Design for Data Privacy – Keeping Data Safe and Secure
Keeping data private depends primarily on two factors. The first factor is the implementation of a security model, like the layered approach illustrated in Figure 8.1. Implementing a security model has the greatest probability of preventing malicious behaviors and bad actors from having an impact on your data and your IT solution in general. The tools and features that can help prevent those scenarios include VNets, private endpoints, Azure Active Directory, RBAC, and Azure threat protection functionality. The second factor has to do with the classification and labelling of the data, which needs to be kept private and requires an additional level of protection. A very helpful tool is linked to your SQL pools and other Azure SQL products: Data Discovery & Classification. As shown in Figure 8.10, when Data Discovery & Classification. is selected, the database is analyzed for content that might benefit with some additional form of classification and sensitivity labeling.

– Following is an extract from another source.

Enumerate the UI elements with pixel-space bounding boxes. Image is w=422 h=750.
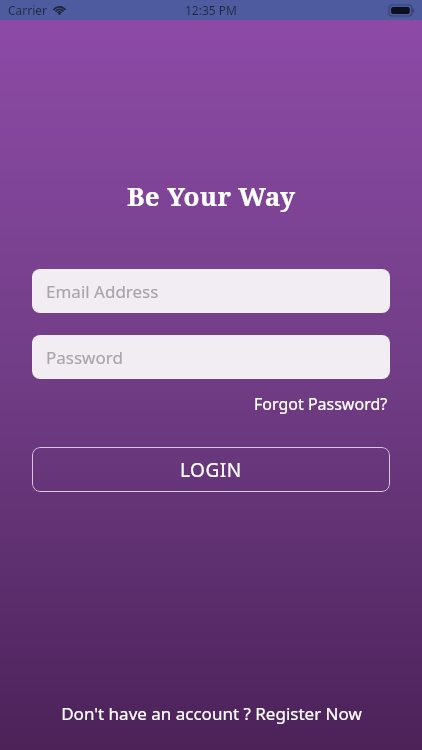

FIGURE 8.10 Data Discovery & Classification
Notice that selecting the Data Discovery & Classification navigation menu item resulted in a scanning of the dbo schema on the Azure Synapse Analytics dedicated SQL Pool. A table named SUBJECTS was discovered to potentially contain PII data, and the tool recommended the sensitivity label and the classification of the data in the Information Type column. The SUBJECTS schema is located on GitHub in the Chapter08 directory. Recognize that you are the expert when it comes to the data hosted on your database. Information stored in columns may be named in a way that results in it not being recognized as requiring additional protection. For this scenario, you can use the + Add Classification menu button to add both the classification and sensitivity label. When you select the + Add Classification menu button, the pop‐up window in Figure 8.11 is rendered.

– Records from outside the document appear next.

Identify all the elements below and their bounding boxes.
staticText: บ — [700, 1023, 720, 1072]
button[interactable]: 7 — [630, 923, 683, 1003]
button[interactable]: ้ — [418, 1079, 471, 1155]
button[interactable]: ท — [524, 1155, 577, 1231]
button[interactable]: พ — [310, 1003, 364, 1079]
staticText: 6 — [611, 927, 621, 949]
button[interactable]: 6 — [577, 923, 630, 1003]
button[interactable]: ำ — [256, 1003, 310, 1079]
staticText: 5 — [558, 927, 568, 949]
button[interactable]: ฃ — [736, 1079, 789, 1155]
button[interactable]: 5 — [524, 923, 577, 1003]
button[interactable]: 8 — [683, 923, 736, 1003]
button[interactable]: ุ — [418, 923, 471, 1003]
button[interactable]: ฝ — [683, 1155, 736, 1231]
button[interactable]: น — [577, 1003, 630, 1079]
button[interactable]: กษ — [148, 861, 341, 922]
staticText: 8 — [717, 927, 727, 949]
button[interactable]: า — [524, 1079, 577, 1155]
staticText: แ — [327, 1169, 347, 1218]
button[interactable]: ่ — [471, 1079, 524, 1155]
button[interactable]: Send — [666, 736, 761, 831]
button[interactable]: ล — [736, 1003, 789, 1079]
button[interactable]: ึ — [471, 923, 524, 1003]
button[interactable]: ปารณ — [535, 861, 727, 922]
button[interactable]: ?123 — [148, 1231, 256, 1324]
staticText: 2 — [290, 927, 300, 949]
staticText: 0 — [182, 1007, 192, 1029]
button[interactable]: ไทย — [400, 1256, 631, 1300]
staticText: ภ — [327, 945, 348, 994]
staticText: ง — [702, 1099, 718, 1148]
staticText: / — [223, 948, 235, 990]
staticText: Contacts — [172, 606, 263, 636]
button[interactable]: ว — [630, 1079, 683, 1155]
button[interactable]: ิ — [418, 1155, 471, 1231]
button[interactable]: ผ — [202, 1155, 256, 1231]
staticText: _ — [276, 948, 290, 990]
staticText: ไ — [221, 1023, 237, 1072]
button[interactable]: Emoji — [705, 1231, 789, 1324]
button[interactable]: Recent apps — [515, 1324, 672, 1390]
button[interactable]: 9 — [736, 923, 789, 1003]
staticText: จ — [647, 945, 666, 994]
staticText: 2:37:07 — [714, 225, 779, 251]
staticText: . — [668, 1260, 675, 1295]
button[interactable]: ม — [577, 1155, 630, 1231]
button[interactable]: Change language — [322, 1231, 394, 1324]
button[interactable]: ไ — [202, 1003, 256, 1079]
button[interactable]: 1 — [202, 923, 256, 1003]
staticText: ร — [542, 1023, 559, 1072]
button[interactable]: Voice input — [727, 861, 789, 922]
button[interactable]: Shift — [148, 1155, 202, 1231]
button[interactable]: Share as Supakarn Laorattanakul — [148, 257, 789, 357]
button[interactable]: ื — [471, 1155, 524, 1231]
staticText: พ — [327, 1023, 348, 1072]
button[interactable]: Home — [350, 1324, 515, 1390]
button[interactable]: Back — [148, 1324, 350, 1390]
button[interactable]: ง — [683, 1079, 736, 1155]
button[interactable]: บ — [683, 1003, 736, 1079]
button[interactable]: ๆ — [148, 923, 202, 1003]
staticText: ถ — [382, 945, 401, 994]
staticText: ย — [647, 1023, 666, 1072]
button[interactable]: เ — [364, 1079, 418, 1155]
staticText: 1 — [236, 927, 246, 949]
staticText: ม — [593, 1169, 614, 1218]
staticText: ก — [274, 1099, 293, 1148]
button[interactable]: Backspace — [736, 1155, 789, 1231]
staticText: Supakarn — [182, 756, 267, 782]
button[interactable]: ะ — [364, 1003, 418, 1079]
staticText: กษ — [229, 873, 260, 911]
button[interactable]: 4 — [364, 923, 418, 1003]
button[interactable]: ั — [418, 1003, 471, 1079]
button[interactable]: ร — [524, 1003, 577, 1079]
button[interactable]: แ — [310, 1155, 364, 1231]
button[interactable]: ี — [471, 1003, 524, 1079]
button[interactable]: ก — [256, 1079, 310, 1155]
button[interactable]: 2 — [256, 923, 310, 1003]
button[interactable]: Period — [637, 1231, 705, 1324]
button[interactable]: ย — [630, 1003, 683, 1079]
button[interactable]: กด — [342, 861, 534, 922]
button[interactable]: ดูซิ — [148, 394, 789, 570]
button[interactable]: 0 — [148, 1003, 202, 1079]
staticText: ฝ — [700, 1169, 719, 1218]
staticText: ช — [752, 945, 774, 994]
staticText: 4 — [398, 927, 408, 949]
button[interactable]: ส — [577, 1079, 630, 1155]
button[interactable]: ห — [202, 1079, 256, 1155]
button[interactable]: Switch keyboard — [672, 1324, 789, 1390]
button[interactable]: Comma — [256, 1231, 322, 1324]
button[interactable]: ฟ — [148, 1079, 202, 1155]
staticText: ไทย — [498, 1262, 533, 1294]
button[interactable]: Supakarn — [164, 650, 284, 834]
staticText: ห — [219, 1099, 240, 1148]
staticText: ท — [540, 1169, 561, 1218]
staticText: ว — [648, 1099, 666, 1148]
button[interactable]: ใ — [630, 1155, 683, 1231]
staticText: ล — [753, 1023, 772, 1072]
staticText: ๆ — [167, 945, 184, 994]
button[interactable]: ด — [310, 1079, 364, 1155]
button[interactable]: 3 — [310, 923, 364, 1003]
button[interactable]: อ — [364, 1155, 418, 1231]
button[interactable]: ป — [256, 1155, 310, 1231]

FIGURE 8.11 Data Discovery & Classification, Add Classification window
This feature exposes all the schemas, tables, and columns that exist on the database. After selecting add classification, you can then set the classification and sensitivity labels. In this case, the SUBJECTS table contains the column named BIRTHDATE and is classified as Date Of Birth related. The Sensitivity Label drop‐down is set to Confidential, which means that some kind of protective measure should be taken to control who can access the data. The other sensitivity levels are Public, General, and Highly Confidential. Reading through those examples, you can conclude that a sensitivity level of Public would likely not need any masking or encryption. As you progress through those different levels, the amount of security also increases with the maximum level of auditing, encryption, and access restrictions applied to the dataset as the Highly Confidential sensitivity level.

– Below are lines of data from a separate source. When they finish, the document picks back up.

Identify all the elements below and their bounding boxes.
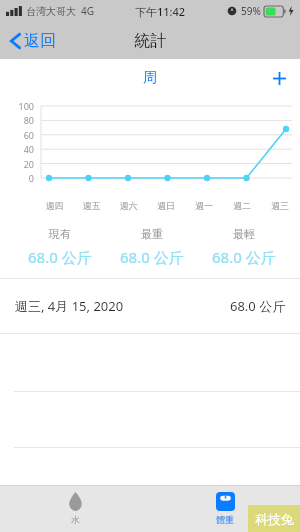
staticText: 週一	[185, 200, 223, 211]
staticText: 最重	[141, 227, 163, 241]
staticText: 現有	[49, 227, 71, 241]
staticText: 週二	[223, 200, 261, 211]
staticText: 80	[0, 114, 34, 126]
staticText: 科技兔	[255, 511, 294, 527]
button[interactable]: 水	[0, 485, 150, 532]
staticText: 68.0 公斤	[230, 297, 286, 315]
staticText: 68.0 公斤	[120, 247, 184, 267]
button[interactable]: 最重	[106, 227, 198, 267]
staticText: 統計	[134, 31, 166, 51]
staticText: 水	[71, 514, 80, 525]
staticText: 0	[0, 172, 34, 184]
staticText: 68.0 公斤	[212, 247, 276, 267]
staticText: 60	[0, 129, 34, 141]
staticText: 68.0 公斤	[28, 247, 92, 267]
staticText: 最輕	[233, 227, 255, 241]
staticText: 40	[0, 143, 34, 155]
button[interactable]: 體重	[150, 485, 300, 532]
staticText: 100	[0, 100, 34, 112]
staticText: 下午11:42	[135, 4, 186, 19]
staticText: 台湾大哥大	[26, 5, 76, 18]
staticText: 週三	[261, 200, 299, 211]
button[interactable]: Add entry	[268, 67, 290, 89]
staticText: 週五	[73, 200, 110, 211]
button[interactable]: 周	[143, 69, 157, 87]
staticText: 20	[0, 158, 34, 170]
staticText: 週六	[110, 200, 147, 211]
button[interactable]: 週三, 4月 15, 2020	[0, 279, 300, 333]
button[interactable]: 最輕	[198, 227, 290, 267]
button[interactable]: 返回	[7, 27, 59, 55]
staticText: 返回	[24, 31, 56, 51]
staticText: 週四	[36, 200, 73, 211]
staticText: 週日	[147, 200, 185, 211]
staticText: 週三, 4月 15, 2020	[15, 297, 124, 315]
staticText: 4G	[81, 4, 94, 18]
staticText: 59%	[241, 4, 261, 18]
staticText: 體重	[216, 514, 234, 525]
button[interactable]: 現有	[14, 227, 106, 267]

Data privacy also has to do with compliance regulations. There are many scenarios where data that is captured in one country cannot be stored outside the boundaries of that country. Data residency is an important point to consider when you are configuring redundancies into your data analytics solution. It is very common on Azure that datacenters are paired together and act as a disaster recovery option in case of catastrophic events. By default, for example, the West Europe region’s paired region is North Europe, and both are physically located in different countries. If your scenario requires that your data must remain in the country where it is collected in order to be compliant with your industry regulations, then take those appropriate actions. This capability is built into the platform for many Azure products, and when paired regions are located in different countries, you will be presented the option to disable this.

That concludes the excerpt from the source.